The numerous and widespread sillar deposits in the western Andes of southern Peru are rhyolitic tuff flows which are not welded. Two types may be easily distinguished by color in the field. One, a salmon-colored sillar, is composed largely of minute glass shards and pumice fragments and contains small amounts of oligoclase and biotite and, rarely, quartz. The other, a white sillar, is relatively free of hematite colorant, is hard, and consists largely of secondary axiolitic and spherulitic growths of potash feldspar and (rarely) tridymite with relatively little glass. The white sillar contains quartz, oligoclase, and biotite fragments. Both types of sillar contain foreign material, mostly andesite, probably from the vent walls. Five chemical analyses of sillars from the Arequipa region show remarkable uniformity, regardless of color or degree of recrystalliza-tion, and closely approach the composition of average rhyolite. Sr, Li, Rb, and Cs are present in amounts typical of rhyolitic and granitic rocks. In the upland valleys of Apurimac and Cusco departments single rhyolitic tuff flows have been traced for 20 miles. These sillar deposits are in remnants of mature valleys which are probably of early Pleistocene age.
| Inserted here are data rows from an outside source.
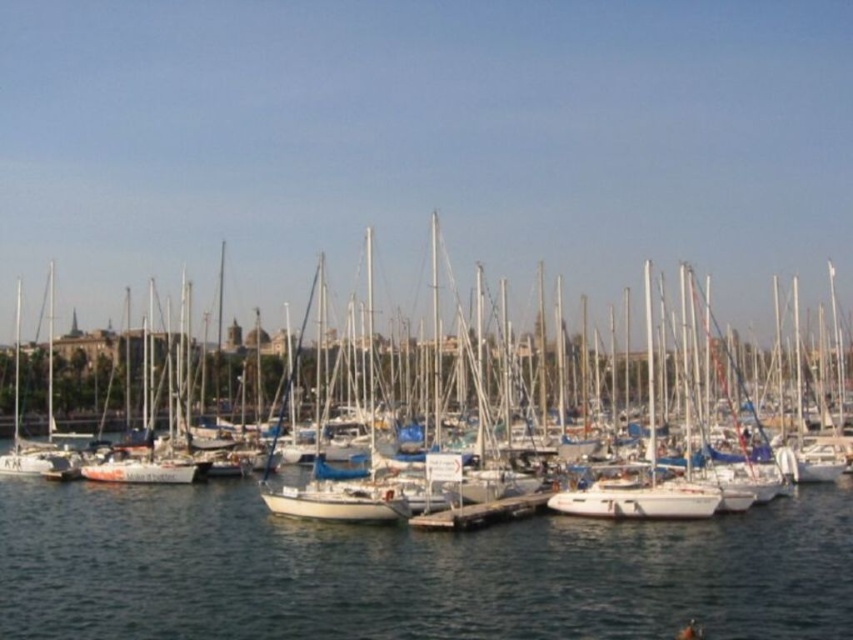 Which is behind, point (775, 593) or point (744, 417)?

Positioned behind is point (744, 417).

Between clear water at center and white matte sailboat at center, which one has less height?

clear water at center

What are the coordinates of `clear water at center` in the screenshot? It's located at (408, 572).

Can you confirm if white matte sailboat at center is positioned to the left of smooth concrete dock at center?

Yes, white matte sailboat at center is to the left of smooth concrete dock at center.

Does white matte sailboat at center appear over smooth concrete dock at center?

Indeed, white matte sailboat at center is positioned over smooth concrete dock at center.

You are a GUI agent. You are given a task and a screenshot of the screen. Output one action in this format:
    pyautogui.click(x=<x>, y=<y>)
    Task: Click on the white matte sailboat at center
    The image size is (853, 640).
    Given the screenshot: What is the action you would take?
    pyautogui.click(x=521, y=403)

Locate an element on the screen. The height and width of the screenshot is (640, 853). clear water at center is located at coordinates (408, 572).

Image resolution: width=853 pixels, height=640 pixels. What do you see at coordinates (408, 572) in the screenshot?
I see `clear water at center` at bounding box center [408, 572].

Which is in front, point (782, 602) or point (416, 524)?

Point (782, 602) is in front.

The image size is (853, 640). Identify the location of clear water at center. (408, 572). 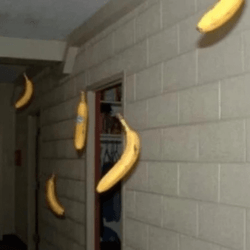 I want to click on clothes hanging on hangers, so click(x=105, y=211), click(x=113, y=204). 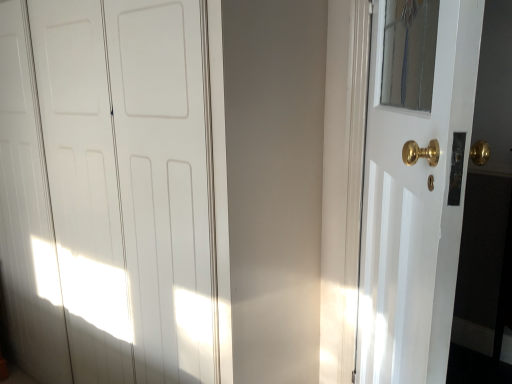 Question: Is point (361, 228) closer or farther from the camera than point (29, 183)?

Choices:
 (A) farther
 (B) closer

Answer: (B)

Question: From a real-world perspective, relative to white glossy door at center, which is the second door from right to left, is white glossy door at right, which appears as the 1th door when viewed from the right, vertically above or below?

Choices:
 (A) above
 (B) below

Answer: (A)

Question: From their relative heights in the image, would you say white glossy door at right, which appears as the 1th door when viewed from the right, is taller or shorter than white glossy door at center, which appears as the 1th door when viewed from the left?

Choices:
 (A) tall
 (B) short

Answer: (B)

Question: Based on their sizes in the image, would you say white glossy door at center, which appears as the 1th door when viewed from the left, is bigger or smaller than white glossy door at right, which appears as the 1th door when viewed from the right?

Choices:
 (A) small
 (B) big

Answer: (B)

Question: From the image's perspective, is white glossy door at center, which is the second door from right to left, positioned above or below white glossy door at right, which appears as the second door when viewed from the left?

Choices:
 (A) above
 (B) below

Answer: (A)

Question: In terms of height, does white glossy door at center, which is the second door from right to left, look taller or shorter compared to white glossy door at right, which appears as the 1th door when viewed from the right?

Choices:
 (A) tall
 (B) short

Answer: (A)

Question: From a real-world perspective, is white glossy door at center, which is the second door from right to left, above or below white glossy door at right, which appears as the second door when viewed from the left?

Choices:
 (A) above
 (B) below

Answer: (B) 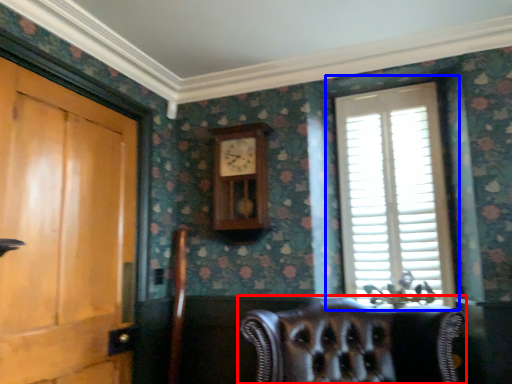 Question: Which point is further to the camera, chair (highlighted by a red box) or window (highlighted by a blue box)?

Choices:
 (A) chair
 (B) window

Answer: (B) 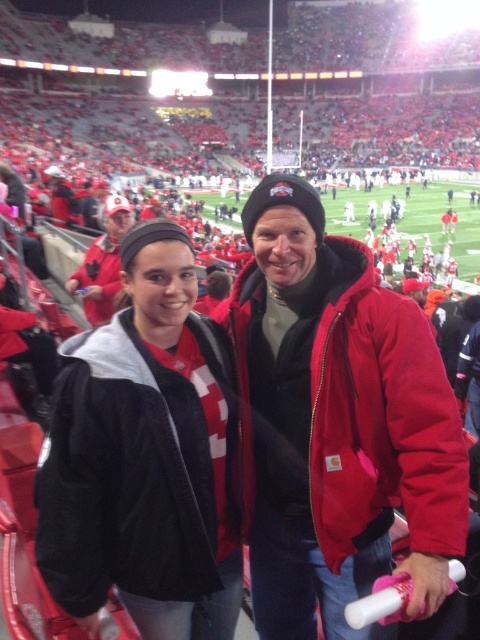 Can you confirm if red carhartt jacket at center is positioned to the right of black fleece jacket at center?

Indeed, red carhartt jacket at center is positioned on the right side of black fleece jacket at center.

Is red carhartt jacket at center smaller than black fleece jacket at center?

Actually, red carhartt jacket at center might be larger than black fleece jacket at center.

Locate an element on the screen. red carhartt jacket at center is located at coordinates (338, 422).

Is black fleece jacket at center thinner than matte red jacket at center?

Yes, black fleece jacket at center is thinner than matte red jacket at center.

Is black fleece jacket at center further to camera compared to matte red jacket at center?

No, black fleece jacket at center is in front of matte red jacket at center.

Identify the location of black fleece jacket at center. (145, 458).

This screenshot has height=640, width=480. Identify the location of black fleece jacket at center. click(145, 458).

Consider the image. Who is more distant from viewer, (363, 348) or (106, 273)?

The point (106, 273) is more distant.

Find the location of `red carhartt jacket at center`. red carhartt jacket at center is located at coordinates (338, 422).

At what (x,y) coordinates should I click in order to perform the action: click on red carhartt jacket at center. Please return your answer as a coordinate pair (x, y). The height and width of the screenshot is (640, 480). Looking at the image, I should click on (338, 422). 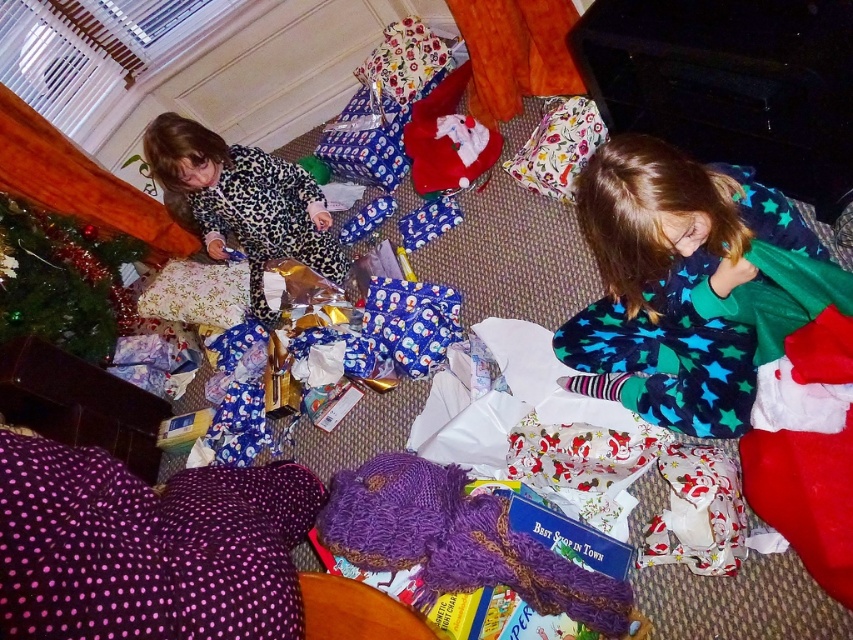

Youthful streams have cut canyons as much as 2,300 feet below the valleys which guided the course of the tuff flows. Similar relationships hold in the Arequipa region, where many deposits of both salmon and white sillar have accumulated in a broad basin between the Yura and Chili rivers. The sillar deposits all appear to be related to dominantly andesitic volcanic centers. Physiographic evidence suggests that eruption of these rhyolitic tuff flows is connected with relatively sudden epeirogenic movement. Andesitic volcanism both preceded and followed the principal early Pleistocene rhyolitic eruptions. The volume of rhyolitic sillar is small compared to that of andesite flows and pyroclastics.